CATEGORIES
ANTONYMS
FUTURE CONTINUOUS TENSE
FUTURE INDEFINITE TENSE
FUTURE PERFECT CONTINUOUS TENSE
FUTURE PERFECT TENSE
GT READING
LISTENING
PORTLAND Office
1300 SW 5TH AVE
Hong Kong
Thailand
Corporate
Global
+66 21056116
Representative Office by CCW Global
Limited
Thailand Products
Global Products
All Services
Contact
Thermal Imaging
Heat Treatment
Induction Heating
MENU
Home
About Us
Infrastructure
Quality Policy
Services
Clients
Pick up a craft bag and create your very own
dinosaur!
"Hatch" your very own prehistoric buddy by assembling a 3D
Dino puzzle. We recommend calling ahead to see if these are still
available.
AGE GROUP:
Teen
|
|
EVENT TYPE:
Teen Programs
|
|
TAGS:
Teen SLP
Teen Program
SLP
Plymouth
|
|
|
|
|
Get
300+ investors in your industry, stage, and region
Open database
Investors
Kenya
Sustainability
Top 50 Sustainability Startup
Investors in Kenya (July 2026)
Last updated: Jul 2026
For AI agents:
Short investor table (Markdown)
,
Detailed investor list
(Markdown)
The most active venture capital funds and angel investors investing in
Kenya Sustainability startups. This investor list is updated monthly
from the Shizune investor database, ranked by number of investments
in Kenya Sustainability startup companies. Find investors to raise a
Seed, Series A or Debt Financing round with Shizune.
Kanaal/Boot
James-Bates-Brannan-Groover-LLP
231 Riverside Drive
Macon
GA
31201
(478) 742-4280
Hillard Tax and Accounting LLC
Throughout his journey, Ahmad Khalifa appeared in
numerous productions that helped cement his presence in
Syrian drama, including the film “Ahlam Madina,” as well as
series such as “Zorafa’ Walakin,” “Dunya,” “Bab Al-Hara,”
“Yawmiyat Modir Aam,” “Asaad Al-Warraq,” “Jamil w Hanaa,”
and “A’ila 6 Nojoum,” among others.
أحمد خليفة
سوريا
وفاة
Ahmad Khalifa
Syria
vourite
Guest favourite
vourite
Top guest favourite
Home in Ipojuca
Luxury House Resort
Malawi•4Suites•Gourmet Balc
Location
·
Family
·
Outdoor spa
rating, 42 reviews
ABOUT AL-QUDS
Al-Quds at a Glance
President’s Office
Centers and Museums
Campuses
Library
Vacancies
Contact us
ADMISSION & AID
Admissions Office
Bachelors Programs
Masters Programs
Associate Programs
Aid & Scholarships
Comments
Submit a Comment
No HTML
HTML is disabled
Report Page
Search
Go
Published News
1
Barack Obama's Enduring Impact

========================================

• _Task item_
Extract every line containing the string "Products" from the data above.

• _Solved exercise_
Thailand Products
Global Products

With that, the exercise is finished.